▸ TASK STATEMENT
Could you transcribe the records below exactly, leaving out every picture?

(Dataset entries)
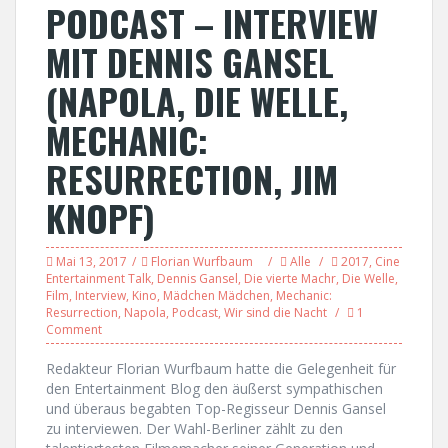
PODCAST – INTERVIEW
MIT DENNIS GANSEL
(NAPOLA, DIE WELLE,
MECHANIC:
RESURRECTION, JIM
KNOPF)
Mai 13, 2017
Florian Wurfbaum
Alle
2017
,
Cine
Entertainment Talk
,
Dennis Gansel
,
Die vierte Machr
,
Die Welle
,
Film
,
Interview
,
Kino
,
Mädchen Mädchen
,
Mechanic:
Resurrection
,
Napola
,
Podcast
,
Wir sind die Nacht
1
Comment
Redakteur Florian Wurfbaum hatte die Gelegenheit für
den Entertainment Blog den äußerst sympathischen
und überaus begabten Top-Regisseur Dennis Gansel
zu interviewen. Der Wahl-Berliner zählt zu den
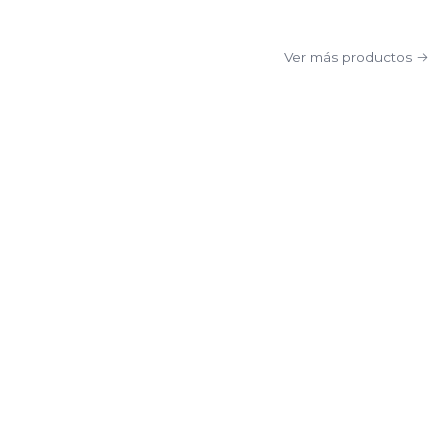
Ver más productos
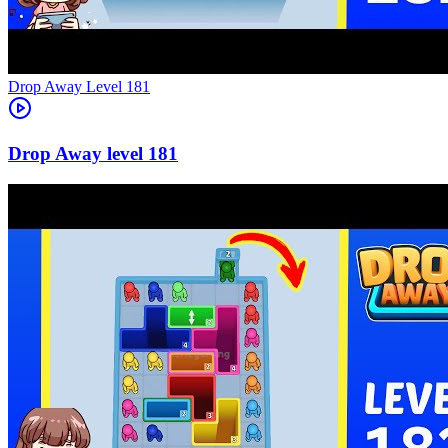
Level
181
181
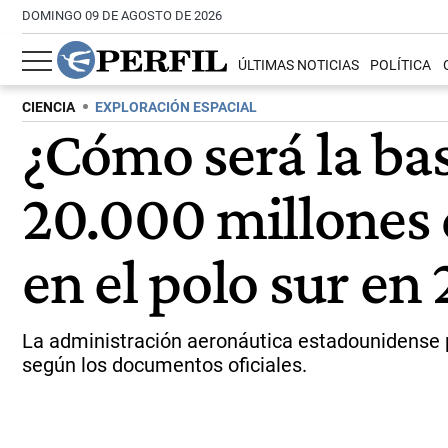
DOMINGO 09 DE AGOSTO DE 2026
ÚLTIMAS NOTICIAS
POLÍTICA
CIENCIA
EXPLORACIÓN ESPACIAL
¿Cómo será la bas
20.000 millones 
en el polo sur en
La administración aeronáutica estadounidense pl
según los documentos oficiales.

▸ TASK SOLUTION
PODCAST – INTERVIEW
MIT DENNIS GANSEL
(NAPOLA, DIE WELLE,
MECHANIC:
RESURRECTION, JIM
KNOPF)
Mai 13, 2017
Florian Wurfbaum
Alle
2017
,
Cine
Entertainment Talk
,
Dennis Gansel
,
Die vierte Machr
,
Die Welle
,
Film
,
Interview
,
Kino
,
Mädchen Mädchen
,
Mechanic:
Resurrection
,
Napola
,
Podcast
,
Wir sind die Nacht
1
Comment
Redakteur Florian Wurfbaum hatte die Gelegenheit für
den Entertainment Blog den äußerst sympathischen
und überaus begabten Top-Regisseur Dennis Gansel
zu interviewen. Der Wahl-Berliner zählt zu den
Ver más productos
Level
181
181
DOMINGO 09 DE AGOSTO DE 2026
ÚLTIMAS NOTICIAS
POLÍTICA
CIENCIA
EXPLORACIÓN ESPACIAL
¿Cómo será la bas
20.000 millones 
en el polo sur en
La administración aeronáutica estadounidense pl
según los documentos oficiales.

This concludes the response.